As discussed above, one should not rely upon the inspiration of the moment to deliver a closing argument. A winning summation is usually the result of meticulous, painstaking preparation done well in advance of the actual delivery of the remarks. In order to insure that such preparation is not wasted, obviously, it is necessary that counsel utilize a structure in preparing his/her outline of the legal and factual issues counsel wishes to discuss with the jury.
The following elements should be present in your remarks: 1) an interesting introduction to the summation; 2) a discussion of what happened; 3) a discussion of the law and the burden of proof and why; 4) a discussion of damages; and 5) an appropriate peroration or conclusion.
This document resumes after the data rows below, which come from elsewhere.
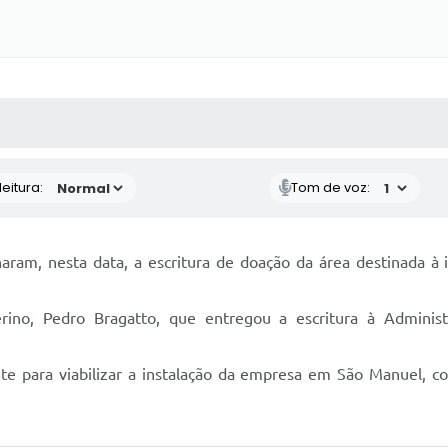
 MÍDIAS
RECEBA NOTÍCIAS
eitura:
Tom de voz:
naram, nesta data, a escritura de doação da área destinada à
terino, Pedro Bragatto, que entregou a escritura à Adminis
e para viabilizar a instalação da empresa em São Manuel, c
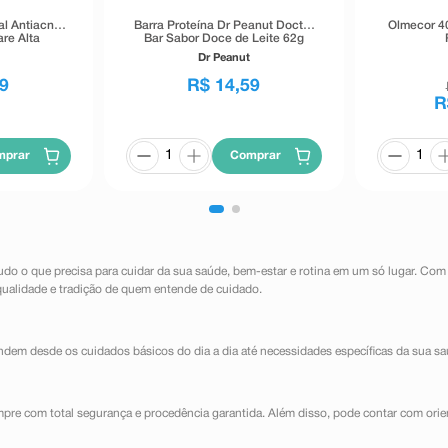
al Antiacne
Barra Proteína Dr Peanut Doctor
Olmecor 4
re Alta
Bar Sabor Doce de Leite 62g
40g
Dr Peanut
9
R$
14
,
59
R
mprar
Comprar
udo o que precisa para cuidar da sua saúde, bem-estar e rotina em um só lugar. Com
qualidade e tradição de quem entende de cuidado.
dem desde os cuidados básicos do dia a dia até necessidades específicas da sua sa
mpre com total segurança e procedência garantida. Além disso, pode contar com orie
In short, the closing argument should not be rambling but should be structured with a logical flow to it and with a content appropriate to the facts and legal issues involved in the case. While content many times is not as important as the actual delivery of the summation, nonetheless it is obviously important. Thus, for the content to be delivered in an effective manner, the communication style must be clear and concise and must be organized in such a manner that the jury can follow it as it is delivered. When counsel uses the “echo effect,” uses demonstrative exhibits, uses the language of the case and gives his remarks a structure, the essential elements of a winning summation are present.
1) An Interesting Introduction
With respect to the recommended structure, as indicated, counsel should initially deliver an interesting introduction to the summation. In short, the jury should hear an argument at the very beginning of the summation which captures its attention. It is recommended here that the beginning of summation mirror and/or have an “echo” effect of what hopefully was an interesting opening statement.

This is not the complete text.